Occasionally, stories surface about K-pop fans who have become a little too wrapped up in the lives of their idols. There are horror stories of sasaeng fans who have caused injuries to idols, invaded their privacy and caused horror-filled reactions from fans. But there are also subtle signs arising from people who enjoy K-pop that the industry has come dangerously close to taking over their lives as well. Although being heavily involved in the Hallyu community does not guarantee a lifestyle filled with idol craziness and binge listening to music, it is important to remember to keep a healthy balance between life within the K-pop community and life outside of it.
One of the most common issues fans tend to have with their idols is dating. As a young adult or child, it is perfectly normal and healthy to develop a celebrity crush and go off on a long daydream about this supposedly “unattainable” person. Growing up, though, it is important to be able to recognize the difference between a day dream and an obsession; obsessions can often lead to the fan feeling like they–and they alone–should have the right to information about an idol’s private dating life; even become angry when dating rumors involving their idol begin to appear. In the most dangerous cases, obsessions like these can lead to Erotomania (believing that a person, usually of a “famous” status, is in love with you) and Celebrity Worship Syndrome.
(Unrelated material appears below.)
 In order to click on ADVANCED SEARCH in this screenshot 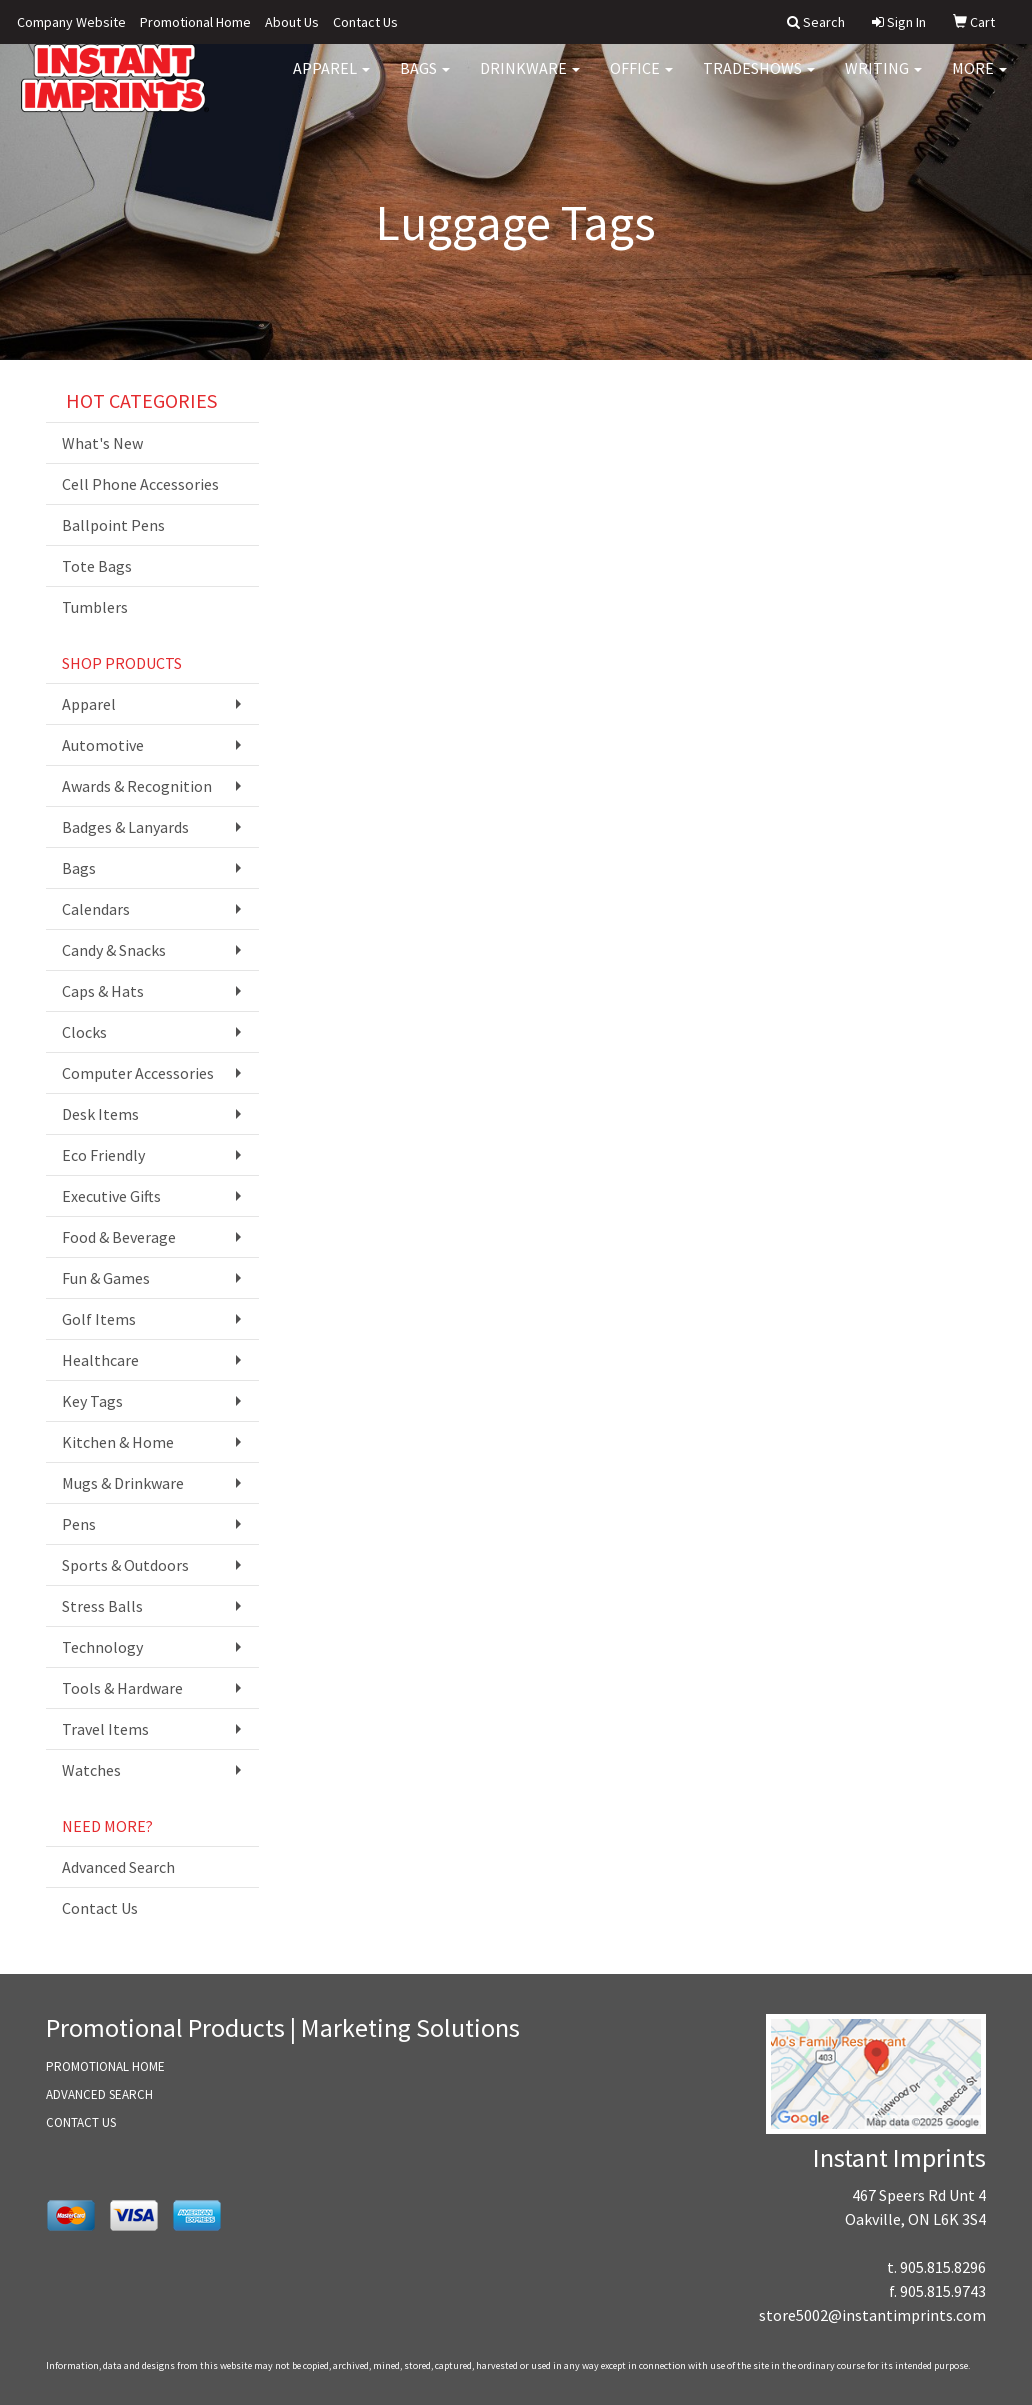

Even if there are no thoughts about having a relationship with K-pop idols, the actions and personalities of celebrities can often influence the watcher’s current and future relationship. As fans watch and study videos of their favorite performers, they can often begin to feel an appreciation or longing for a certain personality trait a celebrity has. At first, it starts as a cute quality they love, but then it turns into a missing quality that their current partner does not have. This can often lead to an obsessed fan harboring resentment towards their spouse and wishing they could be more like their idol, and holding future partners to unrealistic expectations.
In order to avoid these issues, it is important to remind oneself that not all of the actions and personalities of artists and performers should be idolized. After all, if those same characteristics were present in a non-famous person, they would then be looked at as “normal” qualities; idols and celebrities are famous mostly for their skills in the music industry, not for their bright personalities. To further that statement, also remember that it is not fair to yourself or to your idol to assume that you are the perfect person out there for them and that they should only look at you. This notion and obsession will only set you up for disappointment in your future dating life and will increase your chances of developing an unhealthy mentality when it comes to the K-pop industry.
If you are ever concerned that you may be developing traits that point to obsession, then try taking a quick step back from K-pop and exploring new hobbies or interests to dedicate time to. Do not forget that it is perfectly okay to distance yourself from something if it is negatively impacting your life; so if you need to lay off the video watching or poster hanging for a while in order to reframe your mind and better yourself, then go right ahead! Try finding something physical to do (jogging/walking, outdoor photography, crafting, etc) that requires two eyes and two hands; this will lower your temptation to dive back into the unhealthy lifestyle. Always remember, it is okay to support and love your favorite K-pop idols, but do not let fantasies or daydreams become unhealthy ideas or obsessions!